I have an excel file where the following warning message appears when I want to open it:
The file you are trying to open, 'name.ext', is in a different format than specified by the file extension. Verify that the file is not corrupted and is from a trusted source before opening the file. Do you want to open the file now?
When I click yes to open it, everything is fine. However, I want to read this file in R and couldn't manage that R loads the content despite the warning. How can I achieve this?

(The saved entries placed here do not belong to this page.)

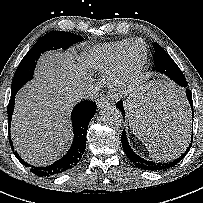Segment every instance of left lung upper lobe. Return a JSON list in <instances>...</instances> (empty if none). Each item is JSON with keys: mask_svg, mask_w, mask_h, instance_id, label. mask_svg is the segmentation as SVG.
I'll list each match as a JSON object with an SVG mask.
<instances>
[{"mask_svg": "<svg viewBox=\"0 0 203 203\" xmlns=\"http://www.w3.org/2000/svg\"><path fill=\"white\" fill-rule=\"evenodd\" d=\"M155 53H154V67L152 69L157 72L163 73L160 68V60L162 57L169 56L158 43H154Z\"/></svg>", "mask_w": 203, "mask_h": 203, "instance_id": "obj_1", "label": "left lung upper lobe"}]
</instances>
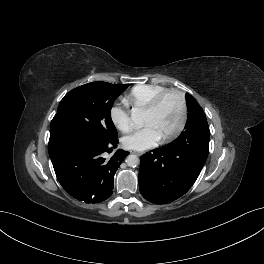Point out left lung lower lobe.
Here are the masks:
<instances>
[{
	"instance_id": "1",
	"label": "left lung lower lobe",
	"mask_w": 264,
	"mask_h": 264,
	"mask_svg": "<svg viewBox=\"0 0 264 264\" xmlns=\"http://www.w3.org/2000/svg\"><path fill=\"white\" fill-rule=\"evenodd\" d=\"M176 142L140 158L139 189L154 204L172 202L194 184L207 159L209 127L186 131Z\"/></svg>"
}]
</instances>
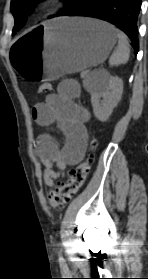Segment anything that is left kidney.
I'll use <instances>...</instances> for the list:
<instances>
[{
    "mask_svg": "<svg viewBox=\"0 0 148 279\" xmlns=\"http://www.w3.org/2000/svg\"><path fill=\"white\" fill-rule=\"evenodd\" d=\"M123 93V81L107 72L97 78L91 92V104L95 117L102 122L109 119ZM102 98V100H101Z\"/></svg>",
    "mask_w": 148,
    "mask_h": 279,
    "instance_id": "1",
    "label": "left kidney"
}]
</instances>
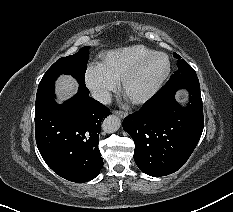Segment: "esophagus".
Masks as SVG:
<instances>
[{
  "mask_svg": "<svg viewBox=\"0 0 233 212\" xmlns=\"http://www.w3.org/2000/svg\"><path fill=\"white\" fill-rule=\"evenodd\" d=\"M114 113H115L116 115H118L119 117H121V118H125V117L128 115L127 112L122 111V110H116V111H114Z\"/></svg>",
  "mask_w": 233,
  "mask_h": 212,
  "instance_id": "esophagus-1",
  "label": "esophagus"
}]
</instances>
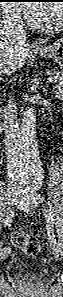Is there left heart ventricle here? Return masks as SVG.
<instances>
[{"instance_id": "left-heart-ventricle-1", "label": "left heart ventricle", "mask_w": 63, "mask_h": 297, "mask_svg": "<svg viewBox=\"0 0 63 297\" xmlns=\"http://www.w3.org/2000/svg\"><path fill=\"white\" fill-rule=\"evenodd\" d=\"M60 12L56 5H45L43 14L36 20V22L52 25L56 24L59 20Z\"/></svg>"}]
</instances>
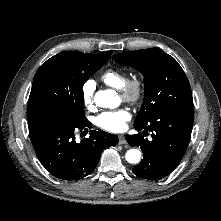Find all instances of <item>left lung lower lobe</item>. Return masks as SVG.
Listing matches in <instances>:
<instances>
[{"label": "left lung lower lobe", "instance_id": "1", "mask_svg": "<svg viewBox=\"0 0 221 221\" xmlns=\"http://www.w3.org/2000/svg\"><path fill=\"white\" fill-rule=\"evenodd\" d=\"M194 113L192 109H174L157 113L146 124L135 126L140 131L127 135L132 146L140 147L143 160L132 171L148 180L169 175L180 163L189 144ZM151 132L152 140L144 138Z\"/></svg>", "mask_w": 221, "mask_h": 221}]
</instances>
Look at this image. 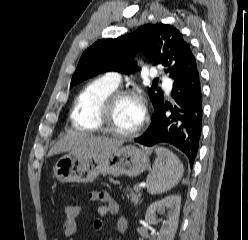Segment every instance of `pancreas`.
<instances>
[{"label":"pancreas","mask_w":248,"mask_h":240,"mask_svg":"<svg viewBox=\"0 0 248 240\" xmlns=\"http://www.w3.org/2000/svg\"><path fill=\"white\" fill-rule=\"evenodd\" d=\"M110 182L119 184L118 181H114L113 179H109ZM134 191L127 188V191H129V195L127 194V197H130V200L132 203H134L135 205L138 204V201L140 199L141 193H140V187H137L136 185L133 187Z\"/></svg>","instance_id":"pancreas-1"}]
</instances>
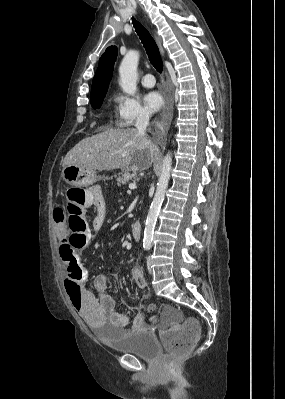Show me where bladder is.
Returning a JSON list of instances; mask_svg holds the SVG:
<instances>
[{"mask_svg": "<svg viewBox=\"0 0 285 399\" xmlns=\"http://www.w3.org/2000/svg\"><path fill=\"white\" fill-rule=\"evenodd\" d=\"M90 327L98 335L106 333L100 324H90ZM104 342L118 352L130 354L144 360H155L159 355V343L155 336L144 330H131L129 334L116 337L111 336Z\"/></svg>", "mask_w": 285, "mask_h": 399, "instance_id": "obj_1", "label": "bladder"}]
</instances>
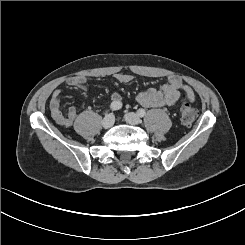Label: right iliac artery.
Here are the masks:
<instances>
[{"label": "right iliac artery", "instance_id": "obj_1", "mask_svg": "<svg viewBox=\"0 0 245 245\" xmlns=\"http://www.w3.org/2000/svg\"><path fill=\"white\" fill-rule=\"evenodd\" d=\"M121 107H122V103L119 102V101H114V102H112L111 105H110V109H111L112 111H114V110H119V109H121Z\"/></svg>", "mask_w": 245, "mask_h": 245}]
</instances>
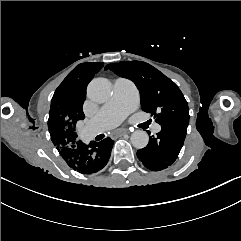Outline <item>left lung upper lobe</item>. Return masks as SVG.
I'll return each mask as SVG.
<instances>
[{"instance_id":"left-lung-upper-lobe-1","label":"left lung upper lobe","mask_w":241,"mask_h":241,"mask_svg":"<svg viewBox=\"0 0 241 241\" xmlns=\"http://www.w3.org/2000/svg\"><path fill=\"white\" fill-rule=\"evenodd\" d=\"M132 80L140 92L141 108L151 113L160 125L189 123V108L178 86L163 73L142 61H122L105 67Z\"/></svg>"}]
</instances>
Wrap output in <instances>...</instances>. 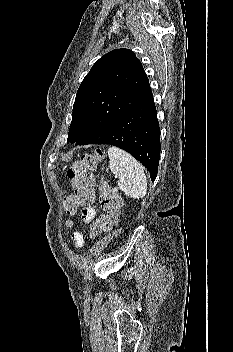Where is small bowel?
Returning <instances> with one entry per match:
<instances>
[{
  "instance_id": "1",
  "label": "small bowel",
  "mask_w": 233,
  "mask_h": 352,
  "mask_svg": "<svg viewBox=\"0 0 233 352\" xmlns=\"http://www.w3.org/2000/svg\"><path fill=\"white\" fill-rule=\"evenodd\" d=\"M95 216V210L91 206H87L82 211V218L85 222L91 221ZM73 240L77 248H81L84 244L83 236L79 232L73 234Z\"/></svg>"
}]
</instances>
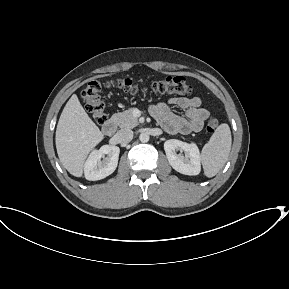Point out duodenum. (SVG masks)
I'll return each mask as SVG.
<instances>
[{
	"label": "duodenum",
	"mask_w": 289,
	"mask_h": 289,
	"mask_svg": "<svg viewBox=\"0 0 289 289\" xmlns=\"http://www.w3.org/2000/svg\"><path fill=\"white\" fill-rule=\"evenodd\" d=\"M103 131L106 136L112 137L116 132V123L112 120L107 121L104 124Z\"/></svg>",
	"instance_id": "410a0bca"
}]
</instances>
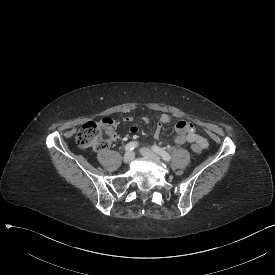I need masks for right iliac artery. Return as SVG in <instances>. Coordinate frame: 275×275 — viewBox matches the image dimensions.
Returning <instances> with one entry per match:
<instances>
[{"label": "right iliac artery", "mask_w": 275, "mask_h": 275, "mask_svg": "<svg viewBox=\"0 0 275 275\" xmlns=\"http://www.w3.org/2000/svg\"><path fill=\"white\" fill-rule=\"evenodd\" d=\"M138 146L137 142H129L128 144H126L125 146V151L129 152L134 150L136 147Z\"/></svg>", "instance_id": "right-iliac-artery-1"}]
</instances>
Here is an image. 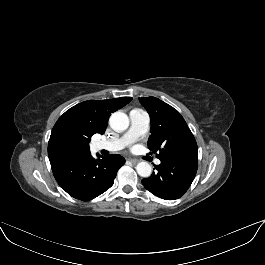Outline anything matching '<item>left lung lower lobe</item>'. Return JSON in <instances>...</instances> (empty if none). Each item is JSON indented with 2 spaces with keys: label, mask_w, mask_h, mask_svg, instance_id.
<instances>
[{
  "label": "left lung lower lobe",
  "mask_w": 265,
  "mask_h": 265,
  "mask_svg": "<svg viewBox=\"0 0 265 265\" xmlns=\"http://www.w3.org/2000/svg\"><path fill=\"white\" fill-rule=\"evenodd\" d=\"M155 166L157 173L142 180L144 187L159 198L174 200L180 198L190 187L198 168V155L170 156L160 158Z\"/></svg>",
  "instance_id": "1"
}]
</instances>
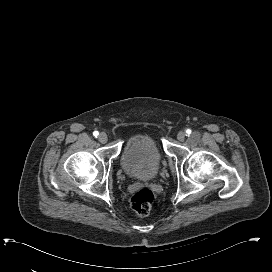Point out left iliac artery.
I'll use <instances>...</instances> for the list:
<instances>
[{"label":"left iliac artery","mask_w":272,"mask_h":272,"mask_svg":"<svg viewBox=\"0 0 272 272\" xmlns=\"http://www.w3.org/2000/svg\"><path fill=\"white\" fill-rule=\"evenodd\" d=\"M186 133L189 135V134H191V130L190 129H187L186 130Z\"/></svg>","instance_id":"1"}]
</instances>
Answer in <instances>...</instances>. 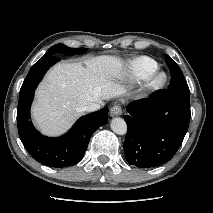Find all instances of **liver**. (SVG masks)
Returning a JSON list of instances; mask_svg holds the SVG:
<instances>
[{
    "label": "liver",
    "mask_w": 213,
    "mask_h": 213,
    "mask_svg": "<svg viewBox=\"0 0 213 213\" xmlns=\"http://www.w3.org/2000/svg\"><path fill=\"white\" fill-rule=\"evenodd\" d=\"M120 57L98 56L82 63H60L45 76L36 91L32 115L37 127L46 135L66 132L84 114L82 107L91 102L123 95L126 86Z\"/></svg>",
    "instance_id": "6515ba94"
}]
</instances>
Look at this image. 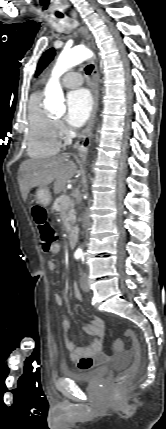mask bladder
<instances>
[{"label": "bladder", "mask_w": 166, "mask_h": 429, "mask_svg": "<svg viewBox=\"0 0 166 429\" xmlns=\"http://www.w3.org/2000/svg\"><path fill=\"white\" fill-rule=\"evenodd\" d=\"M108 372V366H100L88 372H78L71 369L64 370L63 374L77 383H91L103 378Z\"/></svg>", "instance_id": "1"}]
</instances>
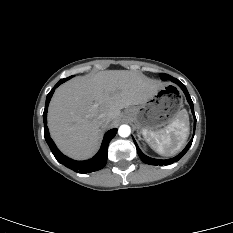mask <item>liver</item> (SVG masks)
Segmentation results:
<instances>
[{
    "mask_svg": "<svg viewBox=\"0 0 233 233\" xmlns=\"http://www.w3.org/2000/svg\"><path fill=\"white\" fill-rule=\"evenodd\" d=\"M160 87L159 82L128 70L76 77L58 87L52 97L48 109L50 134L64 154L88 159L99 147L101 129L116 127L121 109L145 102ZM100 115L109 122L101 124Z\"/></svg>",
    "mask_w": 233,
    "mask_h": 233,
    "instance_id": "1",
    "label": "liver"
}]
</instances>
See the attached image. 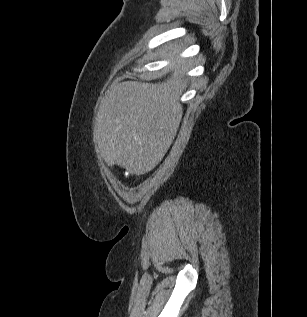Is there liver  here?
<instances>
[{"instance_id": "obj_1", "label": "liver", "mask_w": 307, "mask_h": 317, "mask_svg": "<svg viewBox=\"0 0 307 317\" xmlns=\"http://www.w3.org/2000/svg\"><path fill=\"white\" fill-rule=\"evenodd\" d=\"M178 52L174 48L165 57ZM188 67L185 59L174 61L167 67L174 73L163 83L111 85L99 106L94 129V139L108 166L116 164L139 176L162 160L182 119L180 96L188 86L184 77Z\"/></svg>"}]
</instances>
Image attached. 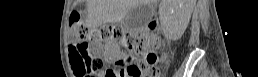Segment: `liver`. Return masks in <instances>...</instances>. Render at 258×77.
Returning a JSON list of instances; mask_svg holds the SVG:
<instances>
[{
	"label": "liver",
	"mask_w": 258,
	"mask_h": 77,
	"mask_svg": "<svg viewBox=\"0 0 258 77\" xmlns=\"http://www.w3.org/2000/svg\"><path fill=\"white\" fill-rule=\"evenodd\" d=\"M195 0H162L161 6L167 3L177 9L179 4H184L181 11V23L187 25ZM157 0H88L87 23L91 27H99L105 23H118L122 21L128 12L139 5H155Z\"/></svg>",
	"instance_id": "1"
}]
</instances>
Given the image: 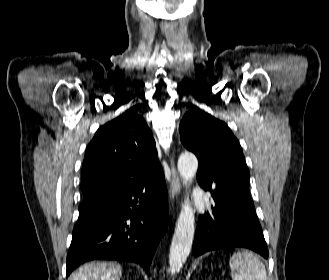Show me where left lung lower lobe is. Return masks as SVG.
<instances>
[{"label":"left lung lower lobe","mask_w":329,"mask_h":280,"mask_svg":"<svg viewBox=\"0 0 329 280\" xmlns=\"http://www.w3.org/2000/svg\"><path fill=\"white\" fill-rule=\"evenodd\" d=\"M215 205L198 219L193 255L223 248L244 247L268 258V248L248 187L212 196Z\"/></svg>","instance_id":"left-lung-lower-lobe-1"}]
</instances>
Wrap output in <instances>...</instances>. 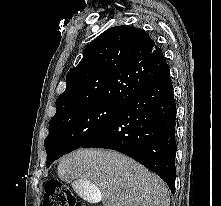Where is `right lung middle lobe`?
<instances>
[{
  "mask_svg": "<svg viewBox=\"0 0 221 206\" xmlns=\"http://www.w3.org/2000/svg\"><path fill=\"white\" fill-rule=\"evenodd\" d=\"M121 108L122 105L94 103L56 113L44 141L47 167L93 138L118 115Z\"/></svg>",
  "mask_w": 221,
  "mask_h": 206,
  "instance_id": "obj_1",
  "label": "right lung middle lobe"
}]
</instances>
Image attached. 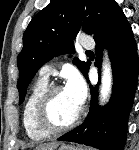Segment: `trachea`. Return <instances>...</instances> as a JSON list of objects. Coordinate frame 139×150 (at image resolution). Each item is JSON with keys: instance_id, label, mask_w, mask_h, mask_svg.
Here are the masks:
<instances>
[{"instance_id": "trachea-1", "label": "trachea", "mask_w": 139, "mask_h": 150, "mask_svg": "<svg viewBox=\"0 0 139 150\" xmlns=\"http://www.w3.org/2000/svg\"><path fill=\"white\" fill-rule=\"evenodd\" d=\"M87 53H92L91 51H87Z\"/></svg>"}]
</instances>
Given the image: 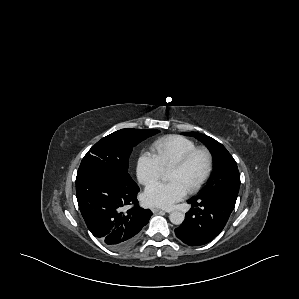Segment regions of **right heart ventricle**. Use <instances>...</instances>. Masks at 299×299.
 Here are the masks:
<instances>
[{
  "label": "right heart ventricle",
  "instance_id": "right-heart-ventricle-1",
  "mask_svg": "<svg viewBox=\"0 0 299 299\" xmlns=\"http://www.w3.org/2000/svg\"><path fill=\"white\" fill-rule=\"evenodd\" d=\"M196 147L194 141L181 135H168L153 143L155 156L164 170H169L186 153Z\"/></svg>",
  "mask_w": 299,
  "mask_h": 299
}]
</instances>
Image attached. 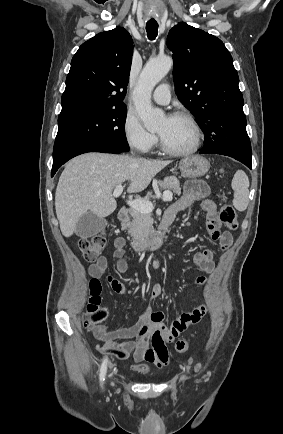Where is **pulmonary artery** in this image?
Returning a JSON list of instances; mask_svg holds the SVG:
<instances>
[{"mask_svg":"<svg viewBox=\"0 0 283 434\" xmlns=\"http://www.w3.org/2000/svg\"><path fill=\"white\" fill-rule=\"evenodd\" d=\"M153 100L161 105H166L170 102V87L167 83L160 84L154 91Z\"/></svg>","mask_w":283,"mask_h":434,"instance_id":"pulmonary-artery-1","label":"pulmonary artery"}]
</instances>
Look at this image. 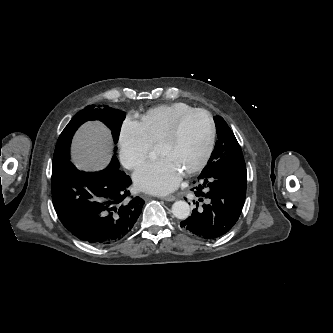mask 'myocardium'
I'll list each match as a JSON object with an SVG mask.
<instances>
[{
  "label": "myocardium",
  "mask_w": 333,
  "mask_h": 333,
  "mask_svg": "<svg viewBox=\"0 0 333 333\" xmlns=\"http://www.w3.org/2000/svg\"><path fill=\"white\" fill-rule=\"evenodd\" d=\"M194 114H204L209 122V138L208 142L205 148V151L201 157V159L195 164L193 167L188 169L187 171L184 172L185 176H191L200 170H202L206 164L208 163L213 150L215 146V141H216V124L214 121V118L212 114L203 108H194L192 110H189L183 114H181L170 126L168 131L165 133V135L161 138L159 141L158 145H163V144H168L176 140V138L179 135L180 129L183 125V123L192 115Z\"/></svg>",
  "instance_id": "f54148a6"
}]
</instances>
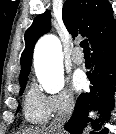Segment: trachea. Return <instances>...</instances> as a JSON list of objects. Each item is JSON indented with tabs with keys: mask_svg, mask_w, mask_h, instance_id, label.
I'll return each mask as SVG.
<instances>
[{
	"mask_svg": "<svg viewBox=\"0 0 116 134\" xmlns=\"http://www.w3.org/2000/svg\"><path fill=\"white\" fill-rule=\"evenodd\" d=\"M80 46L83 48L85 55H90V48H89L87 39H84L83 41H81Z\"/></svg>",
	"mask_w": 116,
	"mask_h": 134,
	"instance_id": "obj_1",
	"label": "trachea"
}]
</instances>
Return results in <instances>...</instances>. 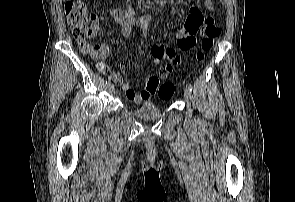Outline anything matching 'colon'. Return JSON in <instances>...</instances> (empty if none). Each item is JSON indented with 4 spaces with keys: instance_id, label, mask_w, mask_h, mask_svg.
I'll list each match as a JSON object with an SVG mask.
<instances>
[{
    "instance_id": "1",
    "label": "colon",
    "mask_w": 295,
    "mask_h": 202,
    "mask_svg": "<svg viewBox=\"0 0 295 202\" xmlns=\"http://www.w3.org/2000/svg\"><path fill=\"white\" fill-rule=\"evenodd\" d=\"M65 14L67 23L72 35L78 41L81 50L89 46V40L94 36L96 27L88 15L86 5L81 0H67L65 3ZM204 36L201 43L202 51H208L212 48L216 37L219 35V29L214 23H208L203 32ZM90 49L89 51H92ZM204 54L200 52L198 59L203 60ZM148 75H153V70H148ZM146 90H156L159 98L169 100L174 94V84L171 82L159 83V78L153 76L151 79H144Z\"/></svg>"
}]
</instances>
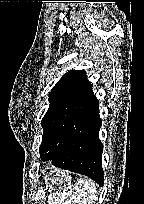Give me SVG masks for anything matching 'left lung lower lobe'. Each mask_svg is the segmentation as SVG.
Instances as JSON below:
<instances>
[{"mask_svg":"<svg viewBox=\"0 0 144 204\" xmlns=\"http://www.w3.org/2000/svg\"><path fill=\"white\" fill-rule=\"evenodd\" d=\"M101 125L99 102L91 86L81 107L71 119L64 139L41 158L51 160L56 167L84 174L103 186V145L98 133Z\"/></svg>","mask_w":144,"mask_h":204,"instance_id":"obj_1","label":"left lung lower lobe"}]
</instances>
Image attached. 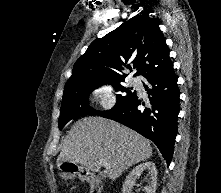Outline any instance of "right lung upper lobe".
<instances>
[{"label":"right lung upper lobe","instance_id":"cb5924a9","mask_svg":"<svg viewBox=\"0 0 221 193\" xmlns=\"http://www.w3.org/2000/svg\"><path fill=\"white\" fill-rule=\"evenodd\" d=\"M130 64L134 76L148 77L173 67L169 51L155 18L136 15L102 38L94 40L76 61L66 88L122 82L119 74Z\"/></svg>","mask_w":221,"mask_h":193}]
</instances>
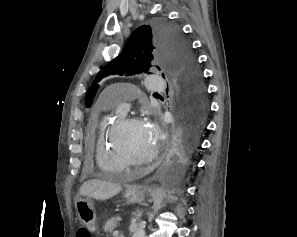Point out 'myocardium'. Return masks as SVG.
I'll list each match as a JSON object with an SVG mask.
<instances>
[{
  "mask_svg": "<svg viewBox=\"0 0 297 237\" xmlns=\"http://www.w3.org/2000/svg\"><path fill=\"white\" fill-rule=\"evenodd\" d=\"M140 119L136 116L121 117L115 124L111 134V146L115 154L120 158L123 164L128 166H146L153 163L159 156L160 150L158 147L143 159L134 158L124 147L121 136L126 127L130 124L139 122Z\"/></svg>",
  "mask_w": 297,
  "mask_h": 237,
  "instance_id": "1",
  "label": "myocardium"
}]
</instances>
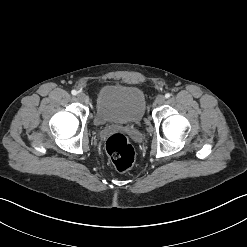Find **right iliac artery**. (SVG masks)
<instances>
[{
    "label": "right iliac artery",
    "mask_w": 247,
    "mask_h": 247,
    "mask_svg": "<svg viewBox=\"0 0 247 247\" xmlns=\"http://www.w3.org/2000/svg\"><path fill=\"white\" fill-rule=\"evenodd\" d=\"M71 93L72 95H77L78 92L76 90H72Z\"/></svg>",
    "instance_id": "right-iliac-artery-1"
}]
</instances>
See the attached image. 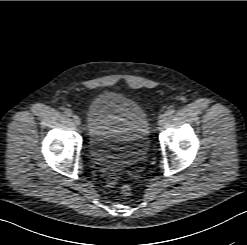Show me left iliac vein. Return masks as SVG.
I'll return each mask as SVG.
<instances>
[{
  "label": "left iliac vein",
  "mask_w": 247,
  "mask_h": 245,
  "mask_svg": "<svg viewBox=\"0 0 247 245\" xmlns=\"http://www.w3.org/2000/svg\"><path fill=\"white\" fill-rule=\"evenodd\" d=\"M166 121V115L165 114H161L158 118V126L159 128L163 127V125L165 124Z\"/></svg>",
  "instance_id": "4c4485c4"
}]
</instances>
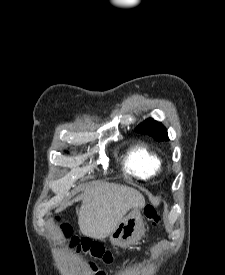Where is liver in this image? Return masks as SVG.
Wrapping results in <instances>:
<instances>
[{
	"label": "liver",
	"mask_w": 225,
	"mask_h": 275,
	"mask_svg": "<svg viewBox=\"0 0 225 275\" xmlns=\"http://www.w3.org/2000/svg\"><path fill=\"white\" fill-rule=\"evenodd\" d=\"M80 200L83 201L78 215L80 230L83 234L100 240L110 235L130 209L145 205L143 195L134 188L98 183L73 200L62 203L56 212Z\"/></svg>",
	"instance_id": "liver-1"
}]
</instances>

One example of the files I want to open with R can be downloaded here. I use MS Office 2016.
This is an XML file with a UTF-16 BOM (byte order mark) at the beginning. You can read it with R:
library(xml2)
library(rvest)
xls <- read_html("LU0444605991_434.xls")
values <- html_text(html_nodes(xls, xpath="//cell/data"))
dat <- data.frame(matrix(values[5:length(values)], ncol=2, byrow=TRUE),
stringsAsFactors=FALSE)
colnames(dat) <- c("datum", "nav")
dat$nav <- as.numeric(dat$nav)
head(dat)
## datum nav
## 1 2009-10-05T00:00:00 117.1047
## 2 2009-10-06T00:00:00 117.0746
## 3 2009-10-07T00:00:00 117.0915
## 4 2009-10-08T00:00:00 117.0822
## 5 2009-10-09T00:00:00 116.8312
## 6 2009-10-12T00:00:00 116.9347
You can just use the xml2
package (and read_xml
) if you really want to bash your head against the wall repeatedly to deal with the crazy XML namespaces in these Microsoft documents.
You'll still need to do date/time conversion and numeric conversion.